Im stuck on part f - I don't really know how to integrate the new function - I tried to employ a similar method but cannot get it to work.

Does anyone have any ideas?
Help much appreciated.

Working:

Original post by mosaurlodon

Working:

Seperation of variables which requires the right hand side to be in the form
f(m)g(t)
so what are f and g? The latter is very simple and the working is similar to your first column.

Reply 3

mosaurlodon

Is this the right start?

Or do you have to take out p/100 i.e. dm/dt = p/100(m-100q/p)

ALSO additional question do my images that I post come out normally or do they come out with some weird long text.

Reply 4

mqb2766

Original post by mosaurlodon

Is this the right start?

Or do you have to take out p/100 i.e. dm/dt = p/100(m-100q/p)
ALSO additional question do my images that I post come out normally or do they come out with some weird long text.
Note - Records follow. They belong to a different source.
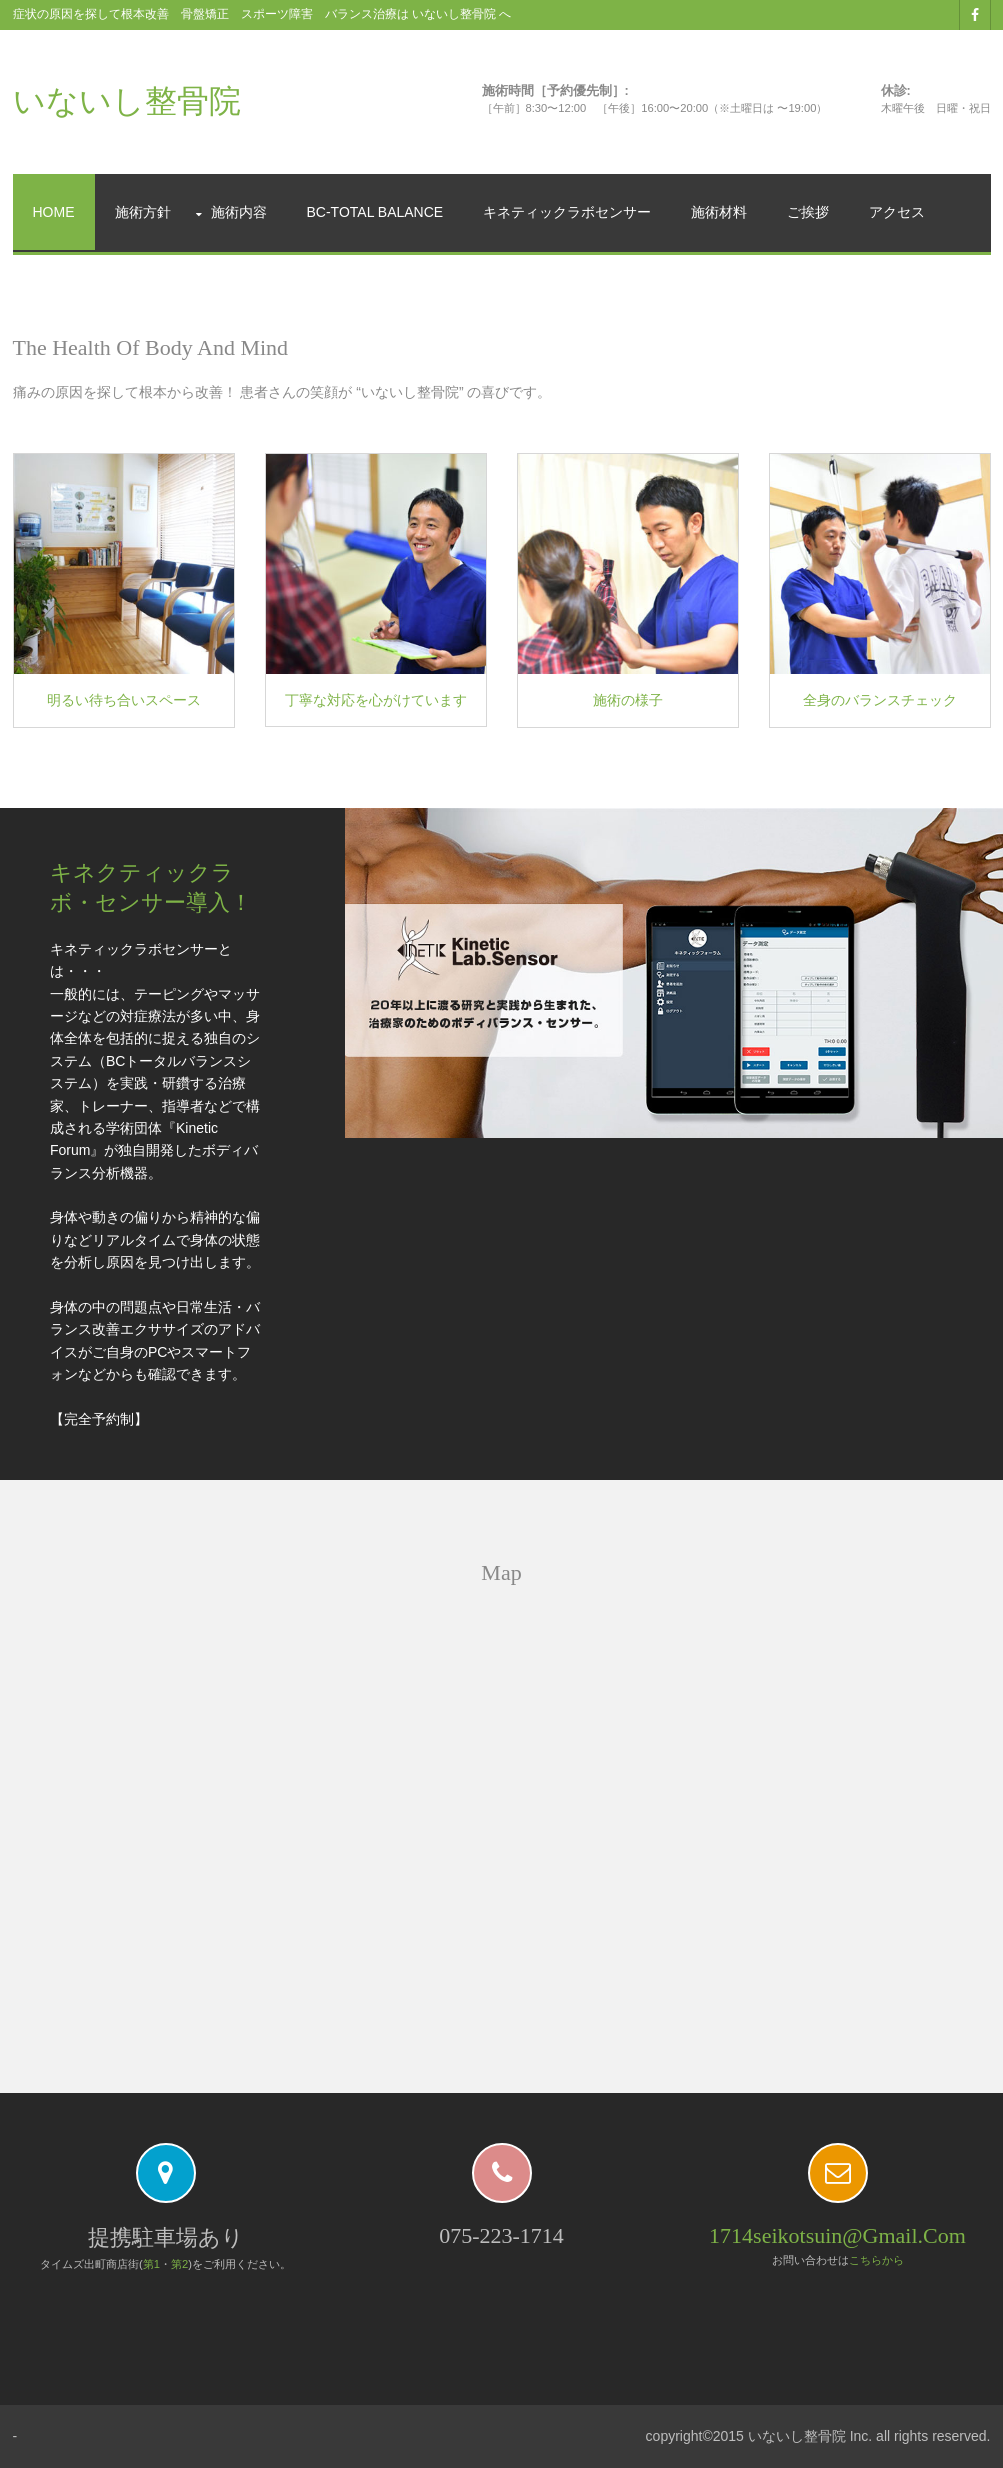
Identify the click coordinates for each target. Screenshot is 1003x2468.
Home (54, 212)
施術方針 (143, 212)
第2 (179, 2264)
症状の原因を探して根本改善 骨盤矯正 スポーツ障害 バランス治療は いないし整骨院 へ (262, 14)
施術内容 (239, 212)
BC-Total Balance (375, 212)
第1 (151, 2264)
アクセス (897, 212)
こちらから (876, 2260)
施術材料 (719, 212)
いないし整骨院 (127, 101)
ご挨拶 (808, 212)
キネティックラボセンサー (567, 212)
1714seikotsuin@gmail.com (837, 2235)
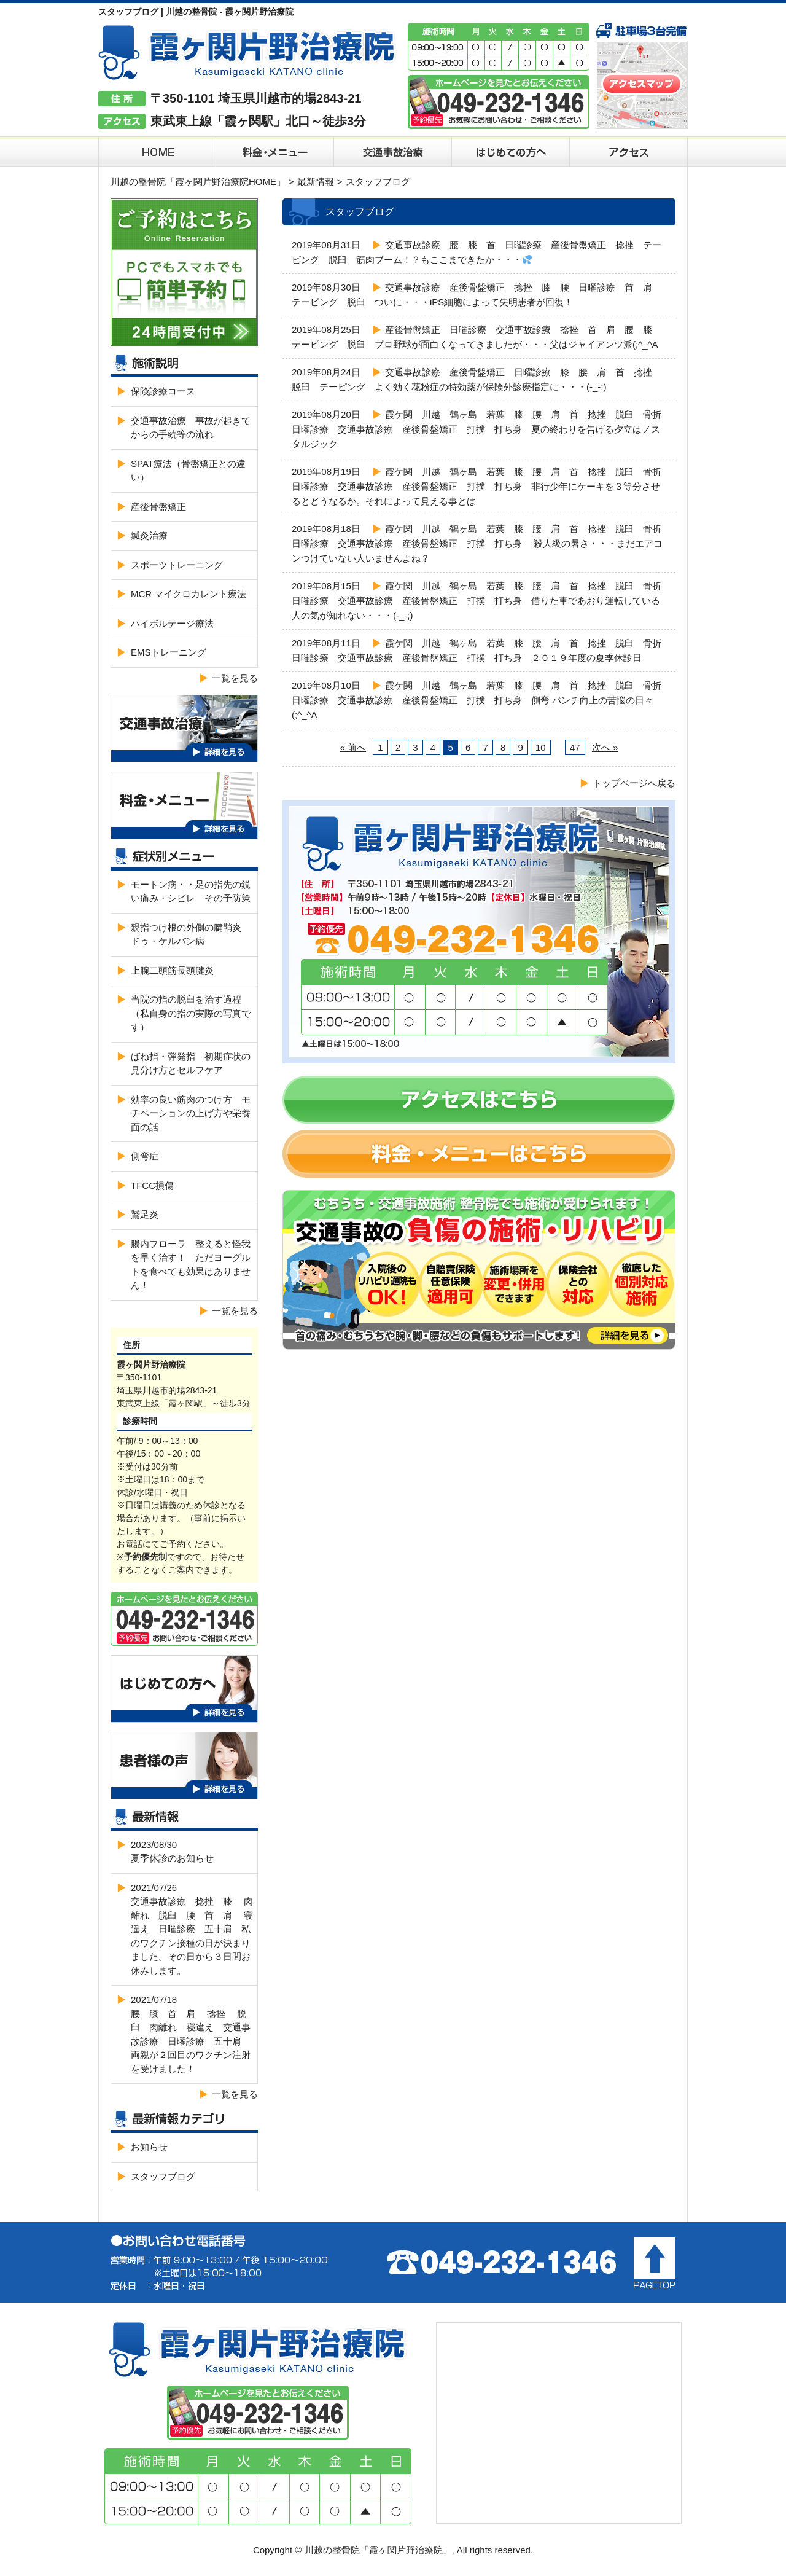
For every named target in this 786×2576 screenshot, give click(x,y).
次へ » (605, 747)
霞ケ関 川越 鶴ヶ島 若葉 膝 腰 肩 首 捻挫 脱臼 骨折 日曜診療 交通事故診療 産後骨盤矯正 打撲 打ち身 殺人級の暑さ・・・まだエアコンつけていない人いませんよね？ (481, 543)
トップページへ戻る (634, 783)
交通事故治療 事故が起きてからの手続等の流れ (191, 427)
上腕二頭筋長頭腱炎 (172, 970)
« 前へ (353, 747)
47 (575, 747)
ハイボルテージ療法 (172, 623)
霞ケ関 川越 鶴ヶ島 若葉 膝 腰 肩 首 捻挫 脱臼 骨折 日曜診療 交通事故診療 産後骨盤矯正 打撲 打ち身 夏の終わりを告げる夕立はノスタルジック (481, 429)
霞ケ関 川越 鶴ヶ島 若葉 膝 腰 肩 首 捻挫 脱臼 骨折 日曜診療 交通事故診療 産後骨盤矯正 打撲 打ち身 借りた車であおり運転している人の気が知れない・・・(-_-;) (481, 601)
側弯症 (144, 1156)
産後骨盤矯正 (158, 506)
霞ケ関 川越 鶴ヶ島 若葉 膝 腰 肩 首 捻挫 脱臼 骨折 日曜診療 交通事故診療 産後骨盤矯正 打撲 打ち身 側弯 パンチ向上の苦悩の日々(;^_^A (481, 700)
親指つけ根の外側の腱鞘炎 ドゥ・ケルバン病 (191, 934)
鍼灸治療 (149, 535)
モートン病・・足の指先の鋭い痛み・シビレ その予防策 (191, 891)
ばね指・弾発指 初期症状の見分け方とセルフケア (191, 1063)
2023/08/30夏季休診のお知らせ (172, 1851)
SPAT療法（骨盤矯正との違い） (188, 470)
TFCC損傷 (152, 1185)
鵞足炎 (144, 1214)
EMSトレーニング (168, 652)
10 (540, 747)
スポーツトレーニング (177, 565)
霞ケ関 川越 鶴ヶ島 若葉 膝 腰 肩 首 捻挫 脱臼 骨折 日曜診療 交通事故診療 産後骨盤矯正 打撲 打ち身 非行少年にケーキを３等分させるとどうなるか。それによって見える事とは (481, 486)
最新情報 (315, 181)
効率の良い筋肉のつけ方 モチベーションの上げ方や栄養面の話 (191, 1113)
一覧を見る (235, 678)
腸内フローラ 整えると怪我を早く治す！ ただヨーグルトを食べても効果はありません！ (191, 1265)
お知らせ (149, 2147)
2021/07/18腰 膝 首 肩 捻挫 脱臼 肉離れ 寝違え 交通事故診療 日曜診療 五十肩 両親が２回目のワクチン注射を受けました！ (191, 2034)
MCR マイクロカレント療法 (188, 594)
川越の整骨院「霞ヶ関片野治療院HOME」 (198, 181)
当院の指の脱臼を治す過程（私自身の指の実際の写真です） (191, 1013)
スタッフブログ (163, 2176)
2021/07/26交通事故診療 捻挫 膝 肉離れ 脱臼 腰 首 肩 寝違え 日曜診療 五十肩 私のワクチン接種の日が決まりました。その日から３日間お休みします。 (192, 1929)
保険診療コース (163, 391)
You could do it that way, but surely
(mp/100-q)*1
or
(m - 100q/p)*(p/100)
is a bit simpler and the latter closer to your column 1? Though like your column 1, you could consider your lump of constants on either side of the equation and youll end up with the same answer. Without giving the game away, youd expect something like a log(m) on the left and a t on the right, then take exponentials.

Your images are fine.

(edited 1 month ago)

Reply 5

mosaurlodon

Oh yeah that actually makes more sense.

Have I made a mistake around the constant - I just assumed it would equal m_0 in the end but not too sure.

Reply 6

mqb2766

Original post by mosaurlodon

Oh yeah that actually makes more sense.

Have I made a mistake around the constant - I just assumed it would equal m_0 in the end but not too sure.

Id do
dm/dt = (m - 100q/p)*(p/100)
as that will keep the coefficient of m as 1, so simplify the log integral (if you can do it a few different ways, try and think a couple of steps ahead) so
Int 1/(m - 100q/p) dm = Int (p/100) dt
m - 100q/p = e^(pt/100 + c) = Ae^(pt/100)
where A = e^c. Then when t=0 ...

A bit like your integration problem yesterday, dont take short cuts with integration, work it through clearly. If you subbed t=0 into your final expression for m(t), you dont get m0. Similarly, your q would increase the balance, but it represents payments.